That's an incredible attitude to me. Some wait person can't keep their sh*t together through your meal (35 minutes?) and you'd still tip, but when someone opens up their home to you and sees to your every reasonable desire 24/7, you think it's unreasonable to think a tip is in order, just because they are owner/operator?
Even if a child of mine died, the charter guests would never know. I would be horrified to think my personal problems ruined someone's sail with us.
A ruined meal doesn't seem to stack up at all against a vacation that for many might be a once in a lifetime experience. Something dreamed of and perhaps planned for years, so cancellation would hardly be an option.
Anyway, I must say I'm quite disturbed by the general consensus on here; I had no idea that so many people felt that way. I guess I've been extremely fortunate that most of my guests over the years, on a multitude of vessels, haven't felt the same. Or perhaps, they got so much more than they expected and hoped for, that they felt a gratuity was in order.


----------



## Jammer Six

capta said:


> Even if a child of mine died, the charter guests would never know.

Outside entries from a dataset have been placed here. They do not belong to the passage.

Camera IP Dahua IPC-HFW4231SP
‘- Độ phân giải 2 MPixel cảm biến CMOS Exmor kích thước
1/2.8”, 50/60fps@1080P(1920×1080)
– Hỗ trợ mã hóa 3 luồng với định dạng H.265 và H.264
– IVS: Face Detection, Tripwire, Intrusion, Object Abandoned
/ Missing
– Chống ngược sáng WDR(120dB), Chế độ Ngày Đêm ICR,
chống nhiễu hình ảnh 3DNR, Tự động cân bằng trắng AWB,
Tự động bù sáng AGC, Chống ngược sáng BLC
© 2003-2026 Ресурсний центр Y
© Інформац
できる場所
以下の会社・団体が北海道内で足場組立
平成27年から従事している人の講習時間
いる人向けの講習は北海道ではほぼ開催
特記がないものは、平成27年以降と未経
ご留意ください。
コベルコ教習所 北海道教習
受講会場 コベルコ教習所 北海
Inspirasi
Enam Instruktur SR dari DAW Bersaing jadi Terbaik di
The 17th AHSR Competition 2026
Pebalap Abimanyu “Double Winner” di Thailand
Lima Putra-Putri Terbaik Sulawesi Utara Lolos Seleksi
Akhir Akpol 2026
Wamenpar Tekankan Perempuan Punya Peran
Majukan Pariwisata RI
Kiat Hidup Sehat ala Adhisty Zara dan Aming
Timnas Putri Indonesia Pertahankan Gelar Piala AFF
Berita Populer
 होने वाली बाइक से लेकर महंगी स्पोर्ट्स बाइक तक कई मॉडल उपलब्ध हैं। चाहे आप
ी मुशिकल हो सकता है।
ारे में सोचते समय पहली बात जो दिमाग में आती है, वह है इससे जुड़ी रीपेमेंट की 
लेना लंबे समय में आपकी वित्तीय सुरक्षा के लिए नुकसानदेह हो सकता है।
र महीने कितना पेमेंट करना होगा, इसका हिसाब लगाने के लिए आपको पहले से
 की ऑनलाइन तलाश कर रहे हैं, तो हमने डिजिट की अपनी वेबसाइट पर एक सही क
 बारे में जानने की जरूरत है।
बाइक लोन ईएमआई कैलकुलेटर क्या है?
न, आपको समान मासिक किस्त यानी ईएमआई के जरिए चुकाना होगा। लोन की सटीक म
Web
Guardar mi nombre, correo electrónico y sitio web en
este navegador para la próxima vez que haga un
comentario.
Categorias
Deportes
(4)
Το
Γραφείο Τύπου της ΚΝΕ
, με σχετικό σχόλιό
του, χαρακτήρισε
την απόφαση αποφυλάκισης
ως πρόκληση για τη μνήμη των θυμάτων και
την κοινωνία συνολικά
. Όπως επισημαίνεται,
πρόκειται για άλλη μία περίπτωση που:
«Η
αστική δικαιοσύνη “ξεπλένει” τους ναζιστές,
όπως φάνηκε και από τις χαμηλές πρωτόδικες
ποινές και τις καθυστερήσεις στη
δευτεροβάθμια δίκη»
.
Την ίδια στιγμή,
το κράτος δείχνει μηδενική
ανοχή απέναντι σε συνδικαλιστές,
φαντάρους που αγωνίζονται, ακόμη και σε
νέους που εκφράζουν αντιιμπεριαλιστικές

For starters, it sounds like we care for our children more than you care for yours.

It sounds to me like you don't have children. If you do, I pity them.


----------



## capta

Jammer Six said:


> For starters, it sounds like we care for our children more than you care for yours.
> 
> It sounds to me like you don't have children. If you do, I pity them.


Have you just moved over here from Cruiser's forum? Seems so.


----------



## caberg

Capta, I think we're talking about different things. I'm not talking about paid crewed charters because I wouldn't do one. Somehow this conversation devolved into restaurant/bar servers -- very different I'm sure. In the latter, I always tip, I've stated my reasons why. I can't comment on the nuances of tipping paid charter captains/crew, and based on this discussion, good.


----------



## mbianka

caberg said:


> Who would want to pay to go on a crewed charter anyway? Being confined to a small space with complete strangers, having meals with them, having to small talk, having to wear clothes, wondering if I'm being judged when cracking a beer at 10 a.m.? Not my idea of vacation, at all.


My gal and I have done 15 plus charters over the years. She won't let me bareboat. Keeps mentioning something about me getting into my "Captain" mode.  That said while I would not mind being on my own boat. I don't like the idea of being on an unknown boat in unfamiliar waters with the potential of having to fix unfamiliar systems, engines etc... that are not mine. Because of her teaching schedule we have limited time in the winter. So a chartered catamaran is what she likes. I go along to get along. It's a sacrifice I know. 

Still I find a lot of advantages to these type of charters:

1) I don't have to do anything. Except maybe enjoy a boat drink whenever I damn want. I let the Captain worry about his own damn repair list and moving the boat.

2) I don't worry about where or when to anchor, snorkel etc... As the Captain and crew have the local knowledge for the best spots and times to get there and avoid the crowds etc...

3) One can scout out places one might want to come back to with ones own boat in the future and note others to avoid.

4) Can visit far distant places that I probably would never get to with my boat. Places like the Maldives which we have been to twice and keep thinking about going back to again. Walking right out of the airline terminal and onto the waiting boat is an experience. Got to see wonderful spots due to the local knowledge of our local Muslim Captains.
THE BIANKA LOG BLOG: CAPT. MIKE IN THE MALDIVES: DAY SIX
Crew caught some wonderful fish with simple hand lines and had them on a plate within an hour for dinner.

5) Have done stateroom charters too. Always found the fellow passengers to be interesting and amiable. Never had a bad experience. People who choose to go on a catamaran charter are not the type you might find on a cruise ship.

6) Just like I get to sit back with a drink while the Captain and crew prepare meals, snacks fix things, take the dingy to scout out a snorkel spot , hand us fresh dry towels after we come back from a swim etc... For that kind of pampered service we are glad to give them a tips they deserve.


----------



## Don L

doesn't tipping just result in giving the slaves ideas?


----------



## RobGallagher

I worked for tips for most of my 'younger days'  SOME (not all) who have never worked for tips don't understand the concept or they are uncomfortable with getting around it.

When one thinks it through, it's really very simple. You get to decide the amount you pay someone for their services after the work is done. YOU get to choose from 0% to XXX% of the bill for the goods and back of the house costs.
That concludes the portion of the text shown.